Project labels and selectors
Status: Closed because Compliance Framework Labels will be used as described in this issue.
Proposal
In GitLab Projects are managed in Groups. This setup lets users organize their projects in a hierarchy, where permissions are set locally or inherited from the upper level:
graph TD
I[Instance] --> G[Groups]
G --> P[Projects]This also shapes how we are producing new features at GitLab, following exactly the same pattern: Following our Iteration core value, we first develop features at the project level, than Group level, and eventually at the Instance level:
graph LR
P[Projects] --> G[Groups]
G --> I[Instance]It means features can be applied for all sub-projects and sub-groups of a Group when a feature reaches this maturity level.
While this might work well for individuals and SMBs, it's not scaling well for large organizations. Defining behaviours and rules at the Group level makes the adoption of some features impossible when the number and variety of projects is increasing.
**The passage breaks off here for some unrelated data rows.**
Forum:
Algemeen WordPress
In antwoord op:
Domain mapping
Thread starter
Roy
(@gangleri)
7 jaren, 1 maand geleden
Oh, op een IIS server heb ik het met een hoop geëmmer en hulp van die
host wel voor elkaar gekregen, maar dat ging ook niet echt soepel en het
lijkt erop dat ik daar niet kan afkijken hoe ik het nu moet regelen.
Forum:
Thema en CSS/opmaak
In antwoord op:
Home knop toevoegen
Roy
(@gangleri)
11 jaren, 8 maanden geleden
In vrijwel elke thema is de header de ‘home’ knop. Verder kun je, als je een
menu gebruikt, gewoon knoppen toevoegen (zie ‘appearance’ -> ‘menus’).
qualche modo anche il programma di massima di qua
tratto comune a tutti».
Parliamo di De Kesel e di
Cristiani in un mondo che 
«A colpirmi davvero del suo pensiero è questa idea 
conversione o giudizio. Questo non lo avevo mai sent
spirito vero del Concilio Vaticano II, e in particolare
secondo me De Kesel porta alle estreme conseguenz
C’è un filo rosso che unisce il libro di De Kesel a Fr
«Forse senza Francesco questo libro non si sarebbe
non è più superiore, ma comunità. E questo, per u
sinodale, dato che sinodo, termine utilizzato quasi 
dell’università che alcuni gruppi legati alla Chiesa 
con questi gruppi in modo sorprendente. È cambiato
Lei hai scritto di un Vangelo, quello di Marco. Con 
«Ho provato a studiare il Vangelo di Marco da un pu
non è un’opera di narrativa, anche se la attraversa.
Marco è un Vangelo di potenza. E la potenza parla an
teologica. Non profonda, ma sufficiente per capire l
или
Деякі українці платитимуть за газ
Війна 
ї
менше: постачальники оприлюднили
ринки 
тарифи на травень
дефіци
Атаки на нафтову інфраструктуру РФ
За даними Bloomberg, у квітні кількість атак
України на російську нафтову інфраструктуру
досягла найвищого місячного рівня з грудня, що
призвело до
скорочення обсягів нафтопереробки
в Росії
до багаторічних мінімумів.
Similary, defining rules that would apply to all projects under a certain group only works if the nature of the sub-projects is consistent, which is less and less likely with many projects.
To solve this, projects needs to be cherry picked based on their nature and properties. What applies to production/product projects won't necessary for demos or POCs. Moreover, reporting features become useless if metrics are biased with this kind of projects.
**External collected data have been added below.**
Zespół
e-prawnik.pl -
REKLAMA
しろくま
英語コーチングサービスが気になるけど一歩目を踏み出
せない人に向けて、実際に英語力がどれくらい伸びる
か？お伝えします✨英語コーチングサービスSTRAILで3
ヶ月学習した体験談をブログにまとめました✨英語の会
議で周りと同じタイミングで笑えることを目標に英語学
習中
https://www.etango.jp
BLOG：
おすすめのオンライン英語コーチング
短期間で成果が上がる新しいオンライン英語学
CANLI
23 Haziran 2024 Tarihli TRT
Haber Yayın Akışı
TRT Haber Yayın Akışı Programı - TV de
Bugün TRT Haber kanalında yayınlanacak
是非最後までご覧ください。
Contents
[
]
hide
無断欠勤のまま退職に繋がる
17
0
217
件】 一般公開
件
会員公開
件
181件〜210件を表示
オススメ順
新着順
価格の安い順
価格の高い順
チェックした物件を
To make an analogy, the current way features are designed at GitLab is like applying the same rules and behaviours to all pods under the same namespaces. Network policies can't work that way, and fetching metrics doesn't make any sense if the traffic of all pods is gathered together. To solve this, Kubernetes introduced since the early days labels and selectors, which "enable users to map their own organizational structures onto system objects in a loosely coupled fashion". In other words, once metadata is applied to a pod, some rules and behaviours are automatically applied if they are selected.
This simple yet powerful way of selecting projects open new horizons, where the classic hierarchy detailed above is broken in something different:
graph TD
I[Instance] --> N[Namespace]
N --> C[Categories]
C --> P[Projects]Instead of applying strictly features to all sub-projects, selectors can be used to have a fine grained configuration.
Examples
Vulnerability Reports and Security Dashboards
The Gitlab main repository is hosted directly under https://gitlab.com/gitlab-org, from the Project level to the Group level, there's just one step, but using the dashboards for https://gitlab.com/gitlab-org will then include a lot of sub projects.
Instead, we should have several Security Dashboards for the selections we need: One global for Security, one per team, maybe one per stage, ...
SBOM
The only way to build an SBOM correctly is to select the projects to be included in it. gitlab-org has thousands of projects, and not all of them need to be included in our SBOM. Only the projects part of the product must be considered.
In the same vein, storing all the dependencies in the DB won't be useful if we can't filter out the relevant projects.
Labels vs Topics
GitLab topics offer the right per-requisites to categorize projects, but should be evaluated carefully because of these drawbacks:
- They have the same visibility as their project, so they are public for public projects.
- Only Maintainers can update them.
- Maintainers can update them without any review, which means if one project loses its "product" label for example, it could fall of our radar without being noticed.
They could not be a good fit for security purposes. This is why we manage a different set of categories in the inventory (internal link)
Implementation
Every feature designed to work at the Group level should be able to work with selectors too.